Chapter 7: The Essence Is at Ease
Now here both kinds of people have gathered. When the Western mind comes to me he always asks how to relate with people - that is his basic question - how to be more loving, caring, how to grow deeper into relationship. No Indian, no Easterner, ever asks this. That is not his question at all. His question is how to get out of relationship, how to forget all this misery - birth and death, and reincarnation, and the whole wheel - how to stop it, how to jump out of it. You can watch it, it is very apparent. The Western mind is clear-cut, logical, rational, mathematical, alert. The Eastern mind is dreaming and, according to Western standards, lousy, sloppy, messy - because in a dream you cannot be very clear-cut, otherwise the dream will disappear. To the Eastern mind the Western mind is worldly, calculating, cunning, clever.
The third kind has happened both in the East, and the West - very rarely.

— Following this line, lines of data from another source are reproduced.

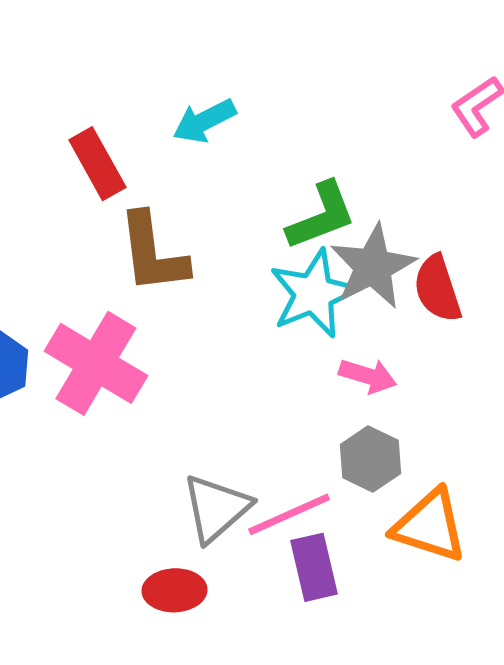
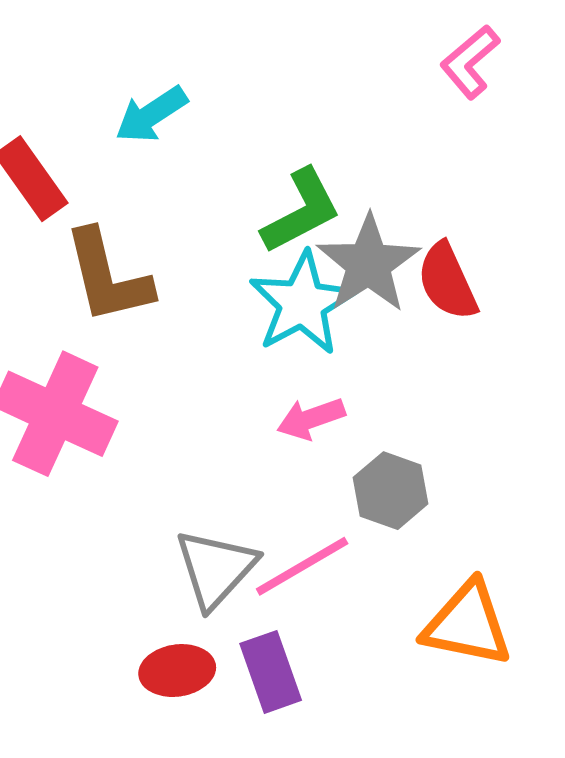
pink arrow: (368, 376) -> (311, 419), moved, turned 150
orange triangle: (430, 526) -> (467, 624), moved
purple rectangle: (314, 567) -> (271, 672), moved

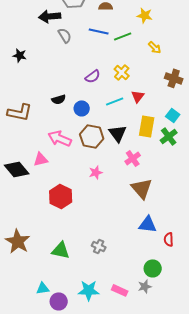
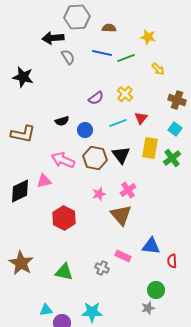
black star: (20, 55) -> (23, 77), size x1.5
cyan square: (173, 115) -> (175, 129), moved
pink cross: (133, 158) -> (128, 190), moved
black diamond: (17, 169) -> (20, 191), turned -75
brown triangle: (142, 188) -> (121, 215), moved
pink rectangle: (120, 290) -> (123, 256), moved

In the West monasteries have existed, and people have renounced the world and moved - in the East too. One who becomes interested in dreamless sleep.. And it is greatly satisfying, no doubt about it, there is great pleasure in it, it is very tranquil, undisturbed, but it is a kind of death, not life. And there is fear that it can be disturbed - any small thing can disturb it - a small thought can move, and all is lost. A small dream is enough to destroy it.
Zen people have worked for the fourth. The fourth means: live in the world like a lotus leaf in water, be awake and yet remain centered. Do all that is needed to be done, be in the cyclone but remain the center of it, unaffected by it. Naturally, the Zen man creates the most alive, living, streaming, pulsating life. The Zen man creates action through inaction, or inaction through action. Polarities meet and merge, and wherever polarities meet and merge there is godliness.

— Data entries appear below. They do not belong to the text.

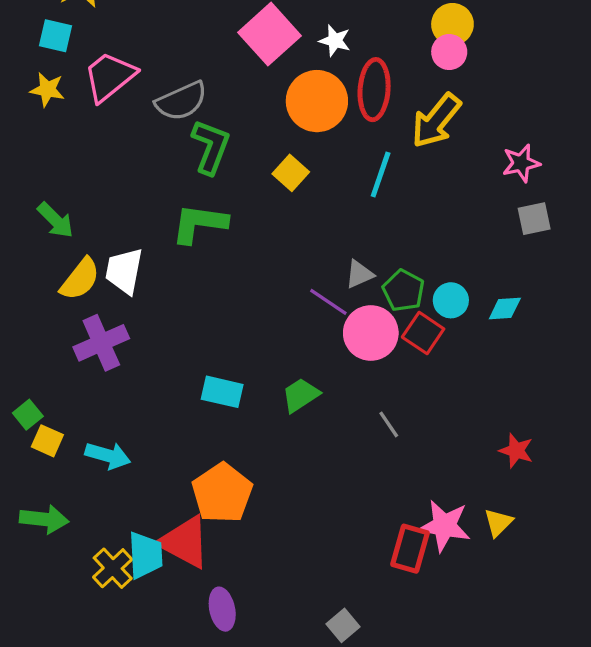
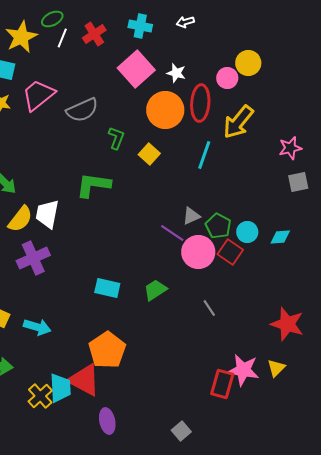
pink circle: (449, 52) -> (227, 78), moved
green L-shape: (211, 147) -> (116, 138), moved, size x0.7
red star: (516, 451) -> (287, 324), size x1.6

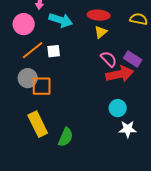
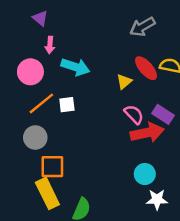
red ellipse: (99, 15) -> (146, 68), moved, turned 45
orange square: (42, 86) -> (52, 167), moved

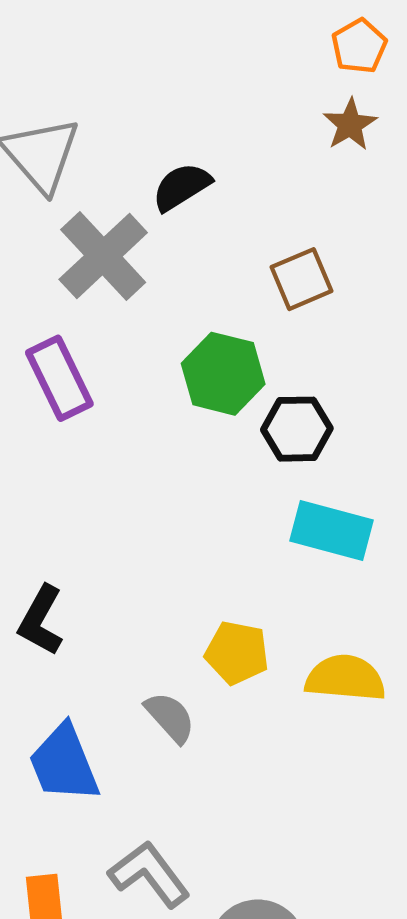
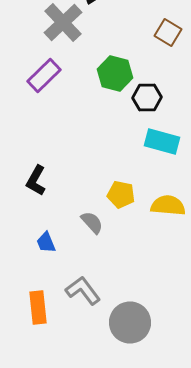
brown square: (302, 279) -> (168, 32), moved, turned -36
purple rectangle: (59, 378) -> (44, 76), turned 72
blue trapezoid: (64, 763) -> (46, 242), size x0.6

The fourth is the primal state, the very basic and fundamental state out of which these three have arisen. These three are branches, the fourth is the root.

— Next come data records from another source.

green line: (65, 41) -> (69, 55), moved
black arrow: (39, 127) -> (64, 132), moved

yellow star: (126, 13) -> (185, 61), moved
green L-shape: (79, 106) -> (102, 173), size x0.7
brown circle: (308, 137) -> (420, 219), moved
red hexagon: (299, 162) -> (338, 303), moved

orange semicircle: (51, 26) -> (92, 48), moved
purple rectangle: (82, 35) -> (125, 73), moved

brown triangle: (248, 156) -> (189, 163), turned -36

The sutras of today you will be able to understand only if you understand this approach, the approach through the fourth, through totality. One has not to escape; one has to go into the deepest world but is not to be lost there. One has to remain conscious, one has to remain alert, and one has to go deep into the world. The meeting of the extremes will bring you the richest crop of life.
Vivekananda once told his master Ramakrishna, that his highest spiritual aspiration was to remain immersed for days on end in nirvikalpa samadhi, the disappearance of all forms into absolute Godhead. He sincerely longed for what he then considered to be the ultimate spiritual experience. But Ramakrishna, who had once spent six months in unbroken nirvikalpa, his body kept alive only by force-feeding, replied, “You are a fool. There is a realization higher than nirvikalpa samadhi.” Vivekananda was at that time dedicated to what we have called the third dimension of contemplation, and Ramakrishna was attempting to turn him toward the fourth dimension, or turiya.